Onder “geschrift bestemd om tot het bewijs van enig feit te dienen” dient het volgende te worden verstaan. Uit de arresten HR 14 mei 1957, NJ 1957/472 en HR 29 april 1958, NJ 1959/56 volgt dat bewijsbestemming wil zeggen dat aan het geschrift in het maatschappelijk verkeer betekenis voor het bewijs van enig feit pleegt te worden toegekend. Als geschriften met bewijsbestemming zijn onder meer aangemerkt een factuur (HR 27 maart 1984, NJ 1984/685, HR 13 mei 1986, NJ 1987/277 en HR 5 januari 2010, ECLI:NL:HR:2010:BJ2772) en een offerte cq. rekening (HR 22april 1986, NJ 1987/44). Het valselijk opmaken van een geschrift kan zowel de intellectuele valsheid als de materiële valsheid betreffen. Intellectuele valsheid ziet op het opmaken van een geschrift dat niet de waarheid inhoudt. Materiële valsheid omvat het opmaken van een geschrift waarbij wordt voorgewend dat diegene bevoegd is tot het opmaken.3.In de onderhavige zaak zijn facturen opgemaakt om te worden gebruikt als bewijsmiddel in het zakelijk verkeer waaronder begrepen daarmee verband houdende fiscale aangelegenheden.
7.5.
Volgens de toelichting op de eerste klacht getuigt het oordeel van het Hof dat er sprake was van verrichte schijntransacties van een onjuiste rechtsopvatting omtrent het begrip “levering” in de zin van het fiscale recht en regelgeving. Voor het aannemen van schijntransacties dient volgens de steller van het middel komen vast te staan dat het aan reële levering in de zin van de belastingwetgeving heeft ontbroken, terwijl het Hof juist heeft overwogen dat er goederen zijn geleverd. Voorts komt de eerste klacht op tegen de motivering van het bewezenverklaarde.
7.6.
In dit verband is van belang te wijzen op enkele relevante bepalingen van de BTW-Richtlijn4..
- art. 14, eerste lid:
“Als ‘levering van goederen’ wordt beschouwd, de overdracht of overgang van de macht om als een eigenaar over een lichamelijke zaak te beschikken”.
- art. 31:
“Indien het goed niet wordt verzonden of vervoerd, wordt als plaats van levering aangemerkt de plaats waar het goed zich op het tijdstip van de levering bevindt.”
- art. 32, eerste alinea:
“Ingeval het goed door de leverancier, door de afnemer of door een derde wordt verzonden, wordt als plaats van levering aangemerkt de plaats waar het goed zich op het tijdstip van vertrek van de verzending of het vervoer naar de afnemer plaatsvindt.”
7.7.
In het kader van de voorloper van deze Richtlijn heeft het Hof van Justitie van de Europese Unie (hierna: HvJ EU) in de Halifax-zaak5.geoordeeld dat:
“68. (…) dat volgens vaste rechtspraak de justitiabelen in geval van fraude of misbruik geen beroep op het gemeenschapsrecht kunnen doen (…)

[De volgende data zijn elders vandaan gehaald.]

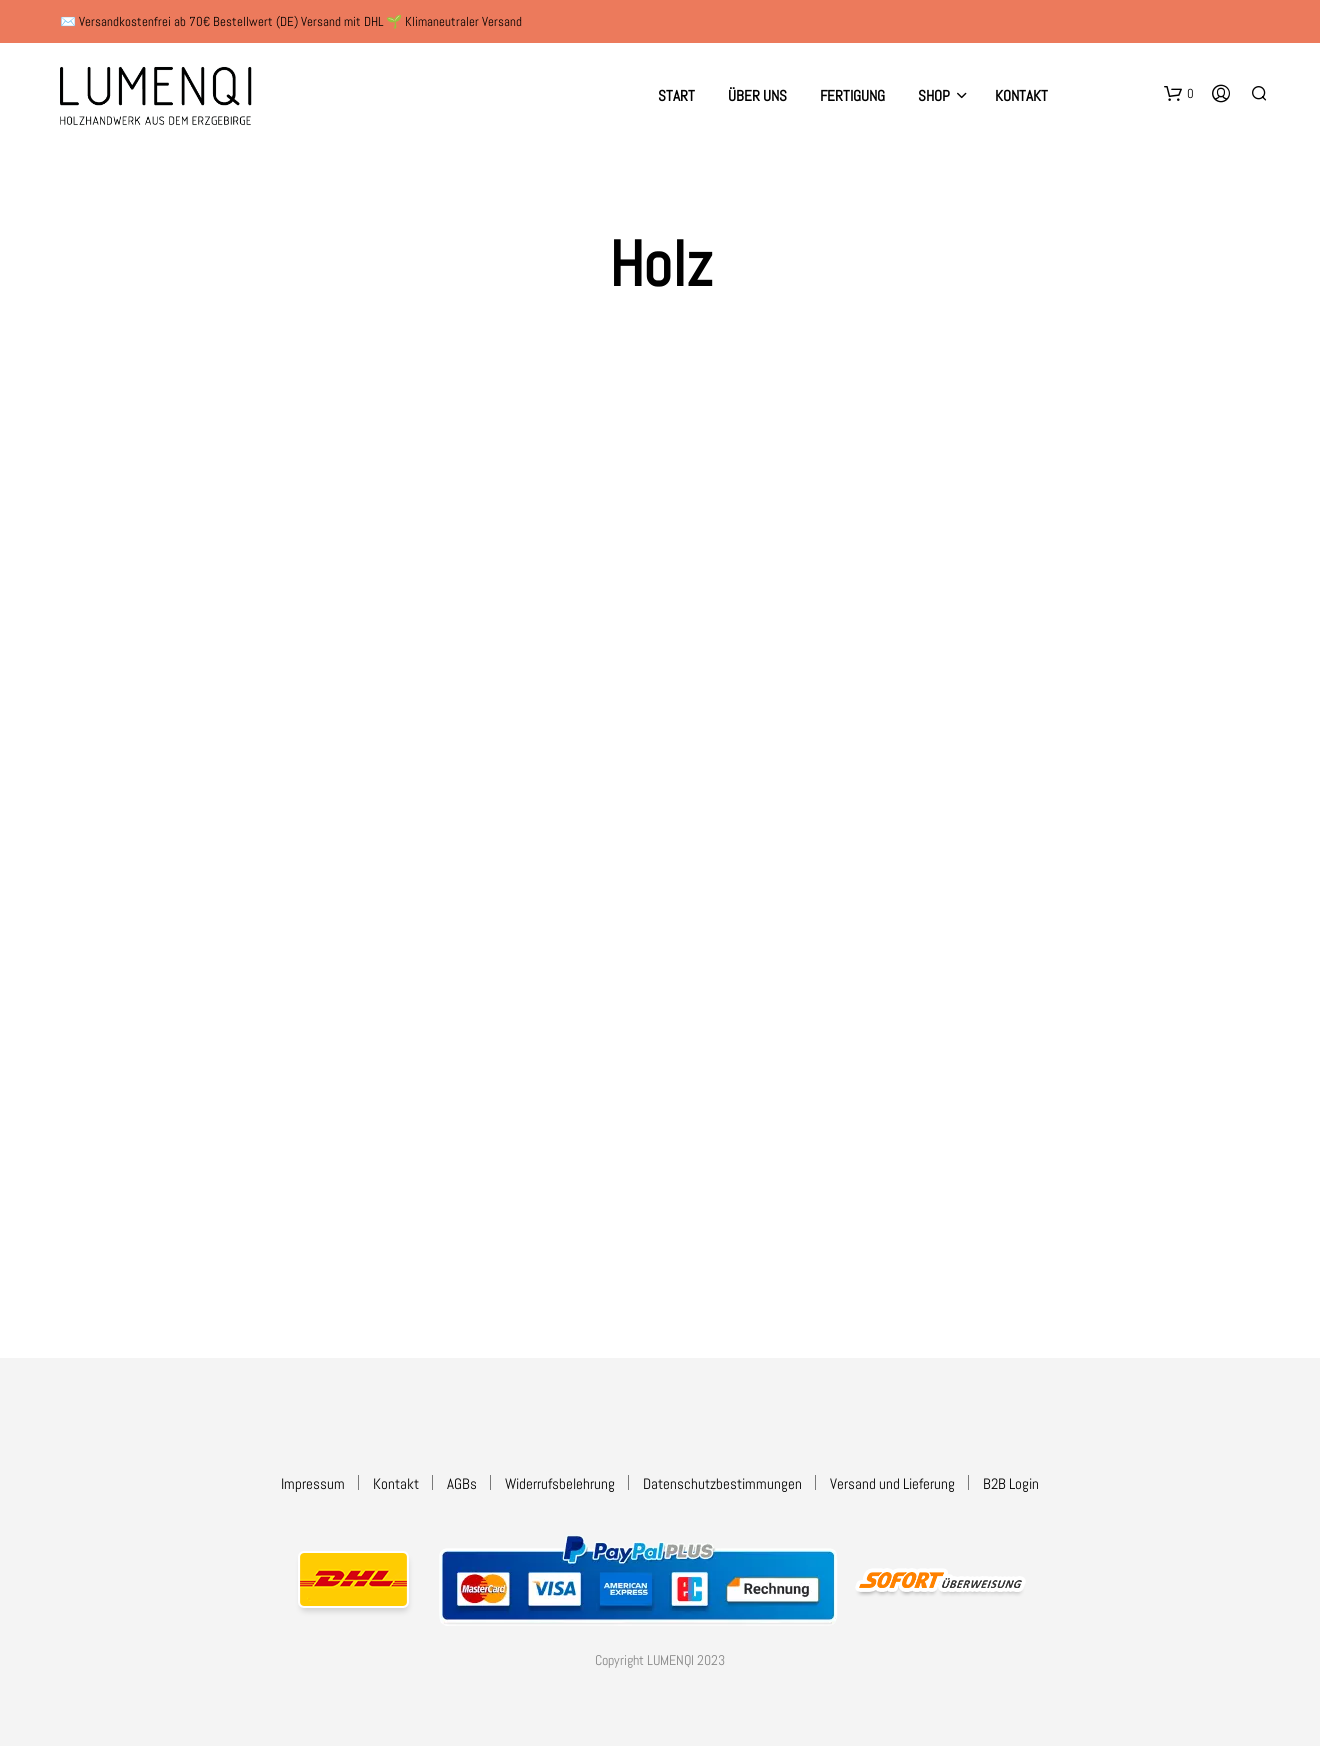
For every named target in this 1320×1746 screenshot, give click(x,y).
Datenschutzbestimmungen (722, 1483)
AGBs (462, 1483)
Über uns (757, 95)
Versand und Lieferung (892, 1483)
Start (676, 95)
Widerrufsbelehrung (560, 1483)
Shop (934, 95)
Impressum (313, 1483)
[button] (1179, 94)
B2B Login (1011, 1483)
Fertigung (852, 95)
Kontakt (1021, 95)
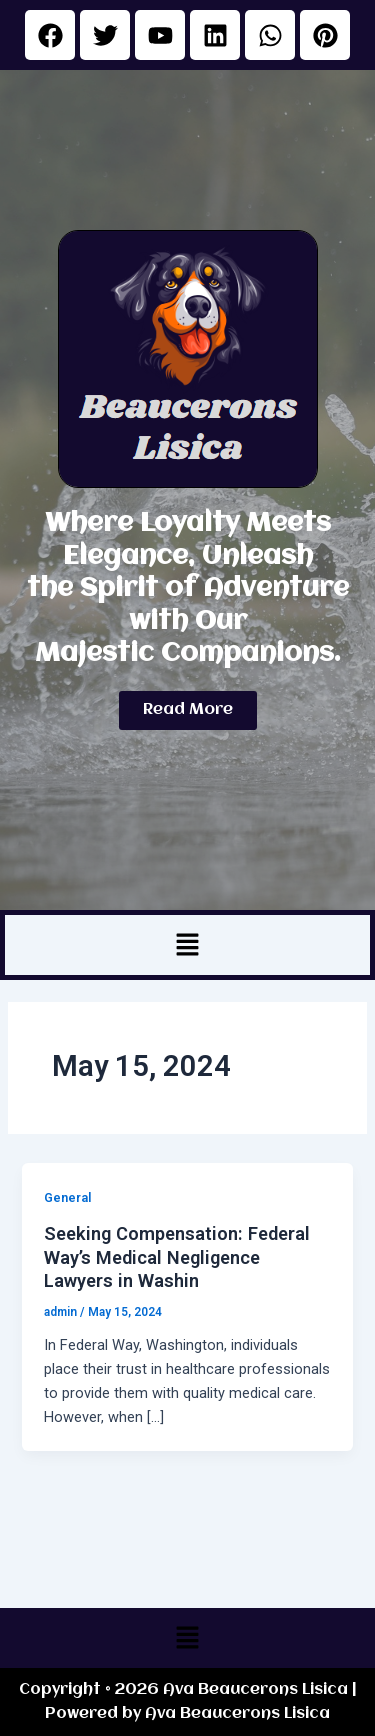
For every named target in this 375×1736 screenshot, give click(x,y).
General (67, 1197)
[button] (187, 945)
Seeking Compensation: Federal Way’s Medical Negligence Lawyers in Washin (177, 1257)
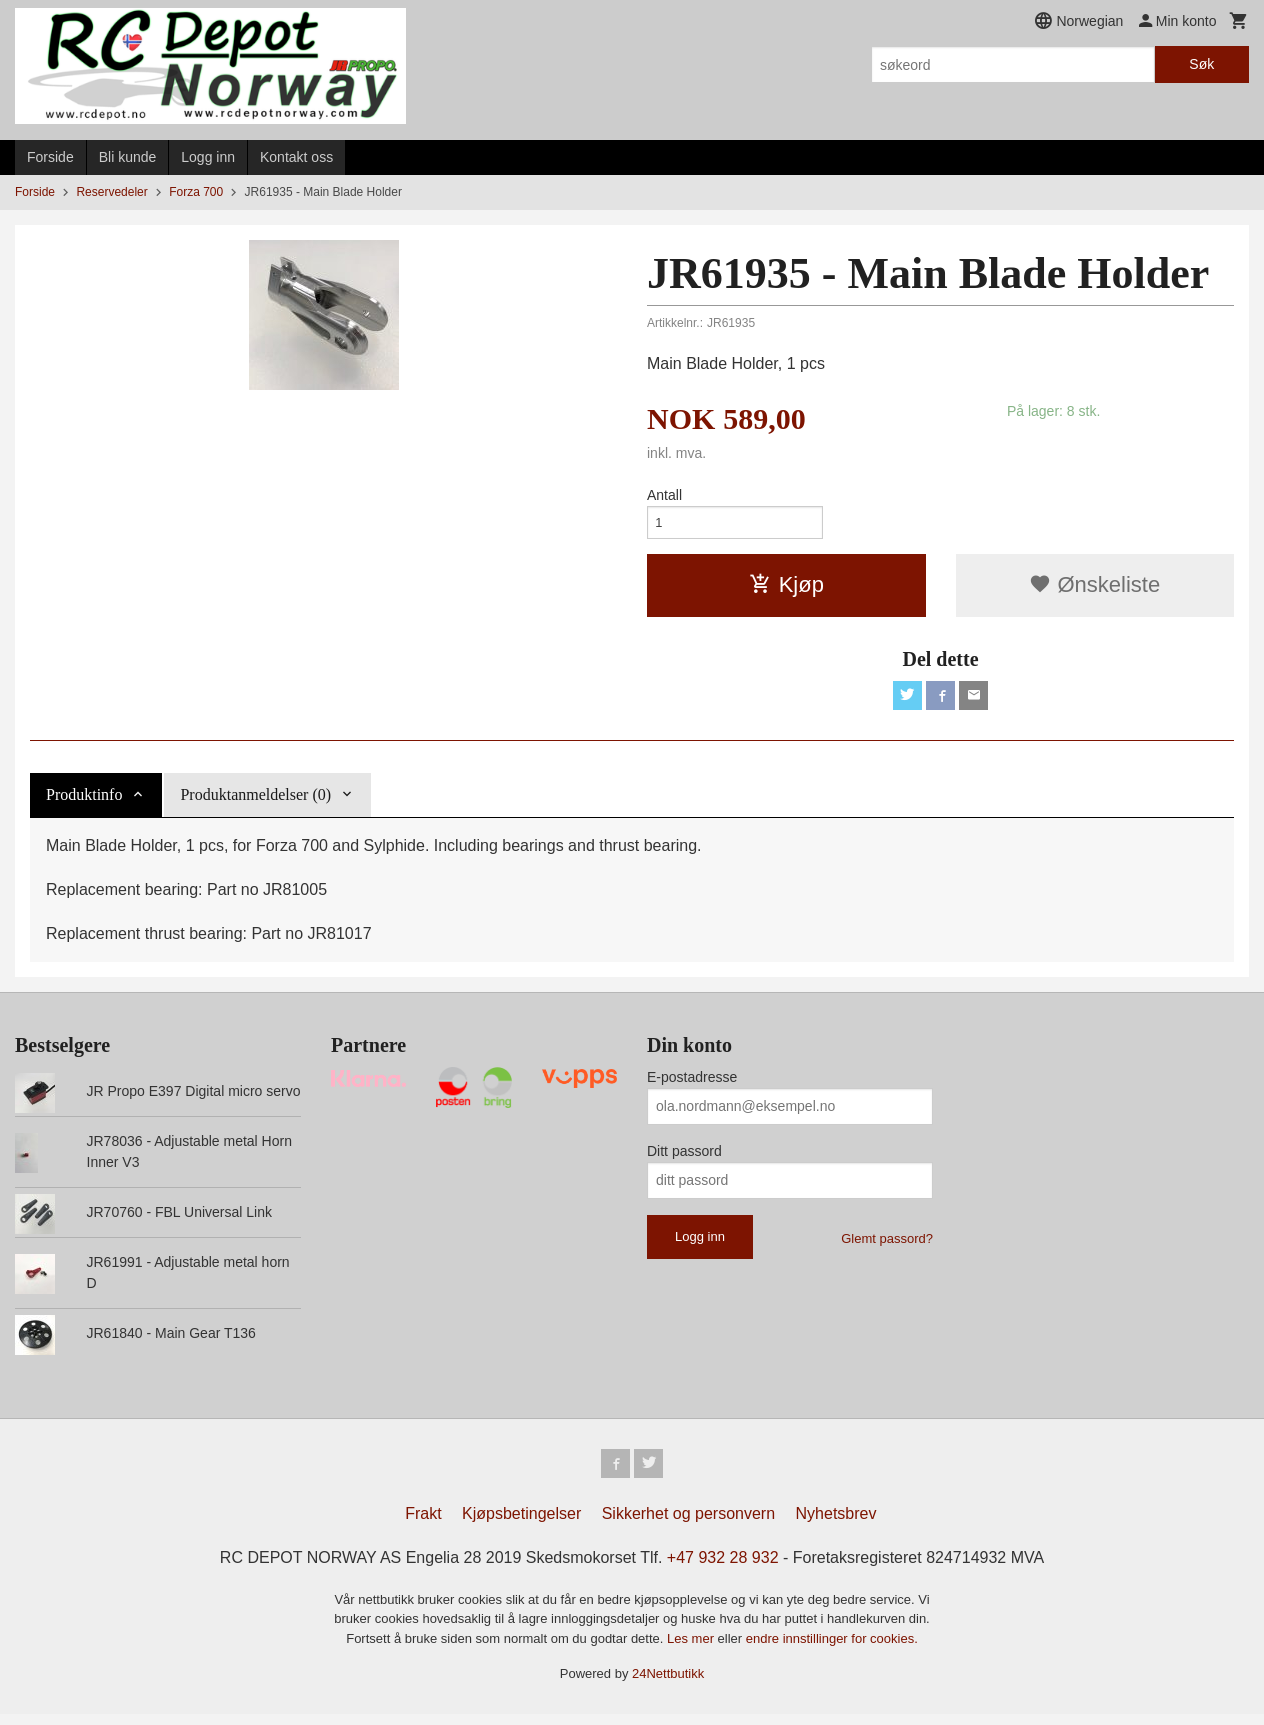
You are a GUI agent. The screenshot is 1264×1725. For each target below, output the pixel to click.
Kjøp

69. De gemeenschapsregeling mag immers niet zo ruim worden toegepast, dat zij misbruiken van ondernemers zou dekken, dat wil zeggen transacties die niet zijn verricht in het kader van normale handelstransacties, maar uitsluitend met het doel om de door het gemeenschapsrecht toegekende voordelen onverschuldigd te verkrijgen (…)
70. Dit beginsel van het verbod van misbruik geldt ook op het gebied van de BTW.
71. De bestrijding van eventuele fraude, belastingontwijking en misbruik is immers een doel dat door de Zesde richtlijn is erkend en wordt gestimuleerd (…)
(…)
74. (…) om te kunnen vaststellen of er op BTW-gebied sprake is van misbruik, [is;PV] kennelijk ten eerste vereist dat de betrokken transacties, in weerwil van de formele toepassing van de voorwaarden die worden opgelegd door de desbetreffende bepalingen van de Zesde richtlijn en de nationale wettelijke regeling tot omzetting van deze richtlijn, ertoe leiden dat in strijd met het door deze bepalingen beoogde doel een belastingvoordeel wordt toegekend.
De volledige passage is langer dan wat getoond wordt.